Antunes faz crítica ao vampirismo do poder

29.9.1996  |  por Valmir Santos

O Diário de Mogi – Domingo, 29 de setembro de 1996.   Caderno A – 4

 

Na peça “Drácula e Outros Vampiros”, o diretor cria estereótipos para servir de metáfora ao radicalismo da direita, sempre com humor cáustico 

 

VALMIR SANTOS

 

Discutir o radicalismo do poder neste fim de milênio e a busca desesperada do Homem pela imortalidade da vida com ela é, sempre sob o ponto de vista de um humor cáustico. O diretor Antunes Filho pretende incomodar a sociedade brasileira, mais uma vez, com o seu novo espetáculo, “Dráculas e Outros Vampiros”, que estreou sexta-feira para convidados e cumpre temporada, na Capital.

Personagem encrustado no imaginário ocidental, Drácula entra em cena, com todos os seus estereótipos possíveis, para servir de metáfora ao radicalismo da direita que avança em vários pontos do planeta.

“Ela já se manifesta até na Internet!”, afirma um Antunes preocupado com o clima de “Holocausto” sustentando, entre outros motivos, pela faxina étnica que vem sendo praticada em algumas nações.

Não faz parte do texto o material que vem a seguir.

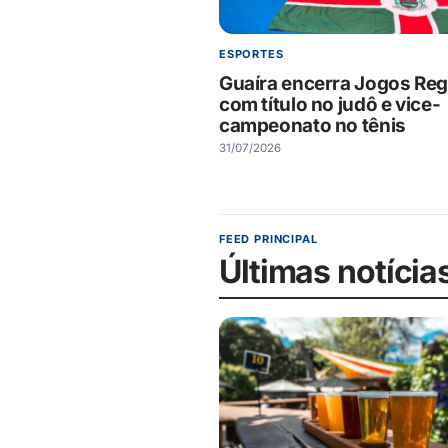
ESPORTES
Guaíra encerra Jogos Reg
com título no judô e vice-
campeonato no tênis
31/07/2026
FEED PRINCIPAL
Últimas notícia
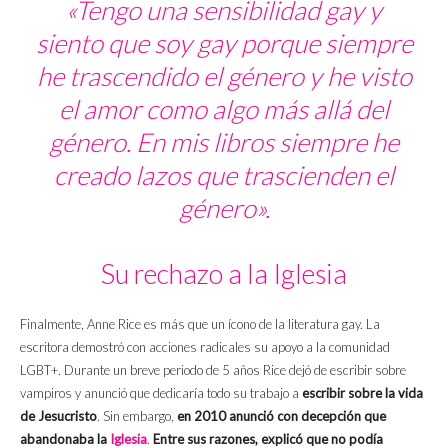
«Tengo una sensibilidad gay y
siento que soy gay porque siempre
he trascendido el género y he visto
el amor como algo más allá del
género. En mis libros siempre he
creado lazos que trascienden el
género».
Su rechazo a la Iglesia
Finalmente, Anne Rice es más que un ícono de la literatura gay. La
escritora demostró con acciones radicales su apoyo a la comunidad
LGBT+. Durante un breve periodo de 5 años Rice dejó de escribir sobre
vampiros y anunció que dedicaría todo su trabajo a
escribir sobre la vida
de Jesucristo
. Sin embargo,
en 2010 anunció con decepción que
abandonaba la
Iglesia
.
Entre sus razones, explicó que no podía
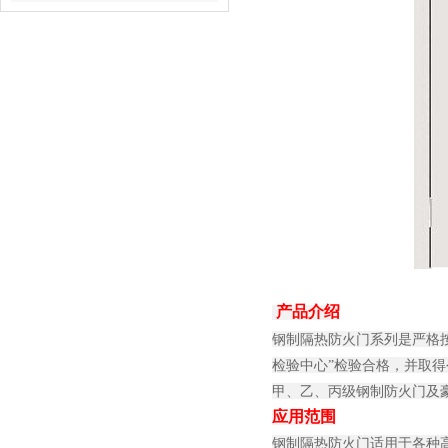
产品介绍
钢制隔热防火门系列是严格按照
检验中心”检验合格，并取得
甲、乙、丙级钢制防火门及
应用范围
钢制隔热防火门适用于各种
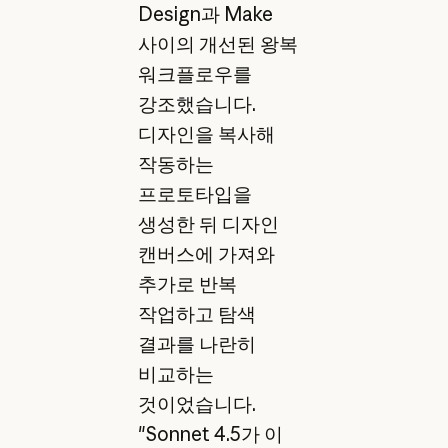
Design과 Make
사이의 개선된 왕복
워크플로우를
강조했습니다.
디자인을 복사해
작동하는
프로토타입을
생성한 뒤 디자인
캔버스에 가져와
추가로 반복
작업하고 탐색
결과를 나란히
비교하는
것이었습니다.
"Sonnet 4.5가 이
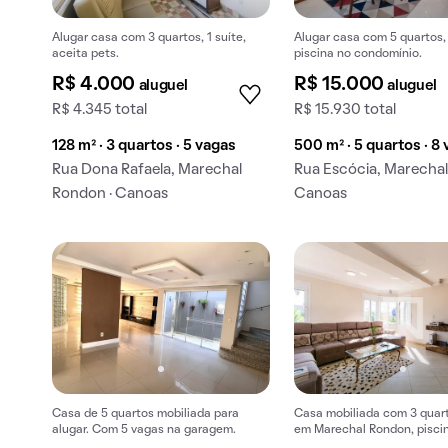
Alugar casa com 3 quartos, 1 suíte,
Alugar casa com 5 quartos, 
aceita pets.
piscina no condomínio.
R$ 4.000
R$ 15.000
aluguel
aluguel
R$ 4.345 total
R$ 15.930 total
128 m² · 3 quartos · 5 vagas
500 m² · 5 quartos · 8
Rua Dona Rafaela, Marechal
Rua Escócia, Marechal
Rondon · Canoas
Canoas
Casa de 5 quartos mobiliada para
Casa mobiliada com 3 quart
alugar. Com 5 vagas na garagem.
em Marechal Rondon, pisci
condomínio, para alugar.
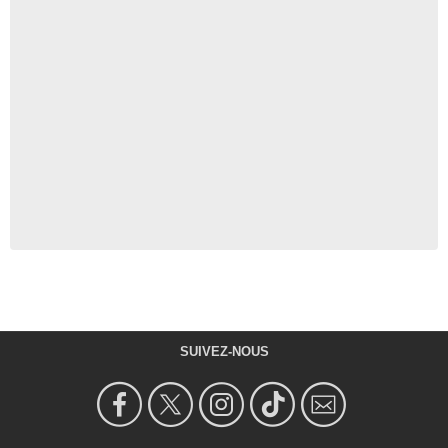
SUIVEZ-NOUS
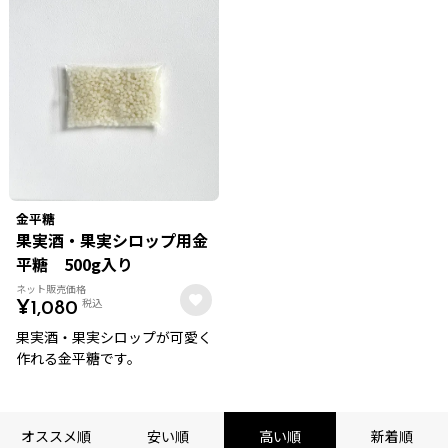
金平糖
果実酒・果実シロップ用金
平糖 500g入り
ネット販売価格
税込
¥
1,080
果実酒・果実シロップが可愛く
作れる金平糖です。
オススメ順
安い順
高い順
新着順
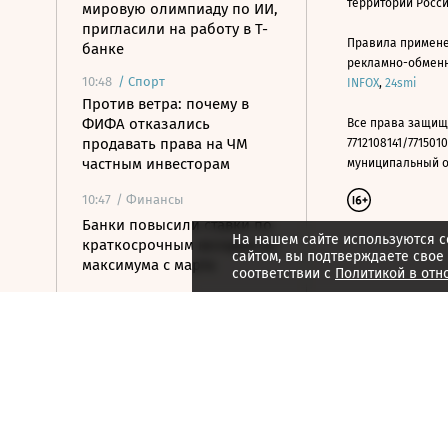
территории Росс
мировую олимпиаду по ИИ,
пригласили на работу в Т-
Правила примене
банке
рекламно-обменно
10:48
/
Спорт
INFOX
,
24smi
Против ветра: почему в
ФИФА отказались
Все права защищ
продавать права на ЧМ
7712108141/7715010
частным инвесторам
муниципальный окр
10:47
/ Финансы
Банки повысили ставки по
На нашем сайте используются c
краткосрочным вкладам до
сайтом, вы подтверждаете свое
максимума с марта
соответствии с
Политикой в отн
10:32
/ Политика
Экс-премьера Украины
могут назначить главой
«Нафтогаза»
10:21
/ Политика
Число погибших после
стрельбы в школе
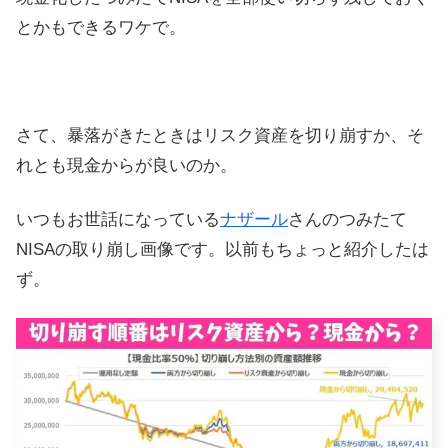
とかもできるワケで。
さて、暴落がきたときはリスク資産を切り崩すか、そ
れとも現金からが良いのか。
いつもお世話になっている
ナザール
さんのつみたて
NISAの取り崩し画像です。以前もちょっと紹介したは
ず。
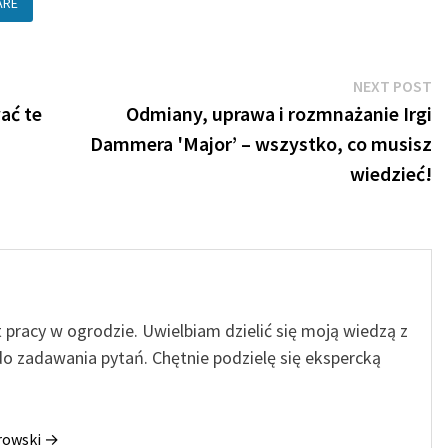
ARE
N
NEXT POST
po
ać te
Odmiany, uprawa i rozmnażanie Irgi
Dammera 'Major’ – wszystko, co musisz
wiedzieć!
t pracy w ogrodzie. Uwielbiam dzielić się moją wiedzą z
o zadawania pytań. Chętnie podzielę się ekspercką
orowski →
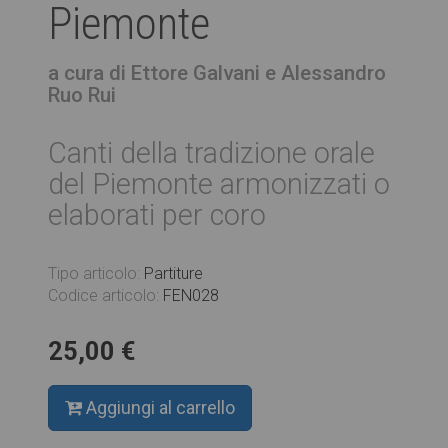
Piemonte
a cura di Ettore Galvani e Alessandro
Ruo Rui
Canti della tradizione orale
del Piemonte armonizzati o
elaborati per coro
Tipo articolo:
Partiture
Codice articolo:
FEN028
25,00 €
Aggiungi al carrello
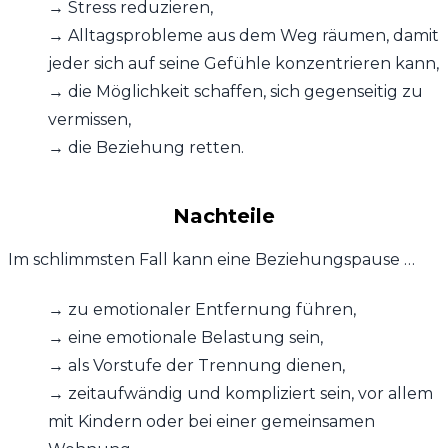
→ Stress reduzieren,
→ Alltagsprobleme aus dem Weg räumen, damit
jeder sich auf seine Gefühle konzentrieren kann,
→
die Möglichkeit schaffen, sich gegenseitig zu
vermissen,
→ die Beziehung retten.
Nachteile
Im schlimmsten Fall kann eine Beziehungspause …
→ zu emotionaler Entfernung führen,
→ eine emotionale Belastung sein,
→ als Vorstufe der Trennung dienen,
→ zeitaufwändig und kompliziert sein, vor allem
mit Kindern oder bei einer gemeinsamen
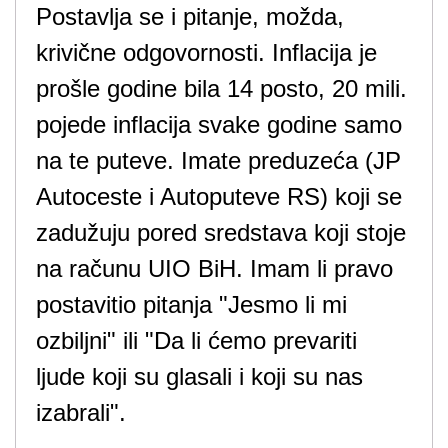
Postavlja se i pitanje, možda,
krivične odgovornosti. Inflacija je
prošle godine bila 14 posto, 20 mili.
pojede inflacija svake godine samo
na te puteve. Imate preduzeća (JP
Autoceste i Autoputeve RS) koji se
zadužuju pored sredstava koji stoje
na računu UIO BiH. Imam li pravo
postavitio pitanja "Jesmo li mi
ozbiljni" ili "Da li ćemo prevariti
ljude koji su glasali i koji su nas
izabrali".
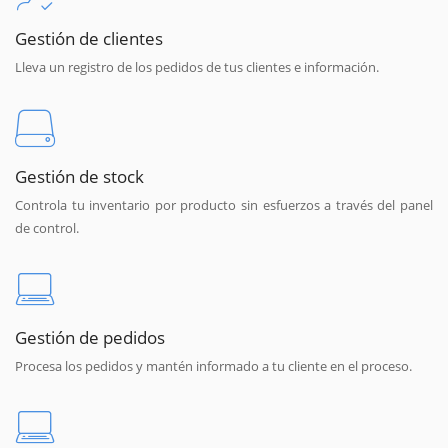
Gestión de clientes
Lleva un registro de los pedidos de tus clientes e información.
Gestión de stock
Controla tu inventario por producto sin esfuerzos a través del panel
de control.
Gestión de pedidos
Procesa los pedidos y mantén informado a tu cliente en el proceso.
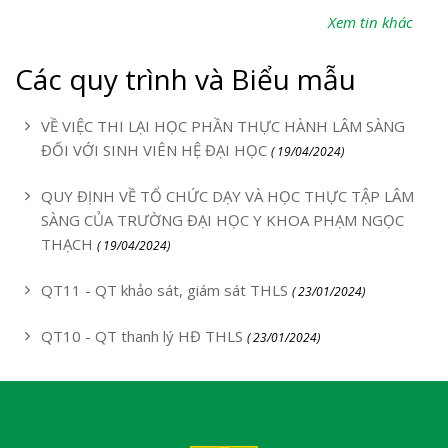
Xem tin khác
Các quy trình và Biểu mẫu
VỀ VIỆC THI LẠI HỌC PHẦN THỰC HÀNH LÂM SÀNG
ĐỐI VỚI SINH VIÊN HỆ ĐẠI HỌC
( 19/04/2024)
QUY ĐỊNH VỀ TỔ CHỨC DẠY VÀ HỌC THỰC TẬP LÂM
SÀNG CỦA TRƯỜNG ĐẠI HỌC Y KHOA PHẠM NGỌC
THẠCH
( 19/04/2024)
QT11 - QT khảo sát, giám sát THLS
( 23/01/2024)
QT10 - QT thanh lý HĐ THLS
( 23/01/2024)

O diretor aponta algumas “trilhas obscuras” do mundo contemporâneo, que define como uma grande Transilvânia. “Em nome do nacionalismo, da religiosidade e da moralidade são criados sistemas fascinantes, eternos e vampirescos de manipulação”, argumenta.

“Drácula e Outros Vampiros”, que começou a ser preparado há cerca de 100 dias, é o resultado dos primeiros ensaios de “Nas Trilhas da Transilvânia”, que Antunes chegou a apresentar no ano passado, no Festival Internacional de Artes Cênicas (Fiac), como um esboço.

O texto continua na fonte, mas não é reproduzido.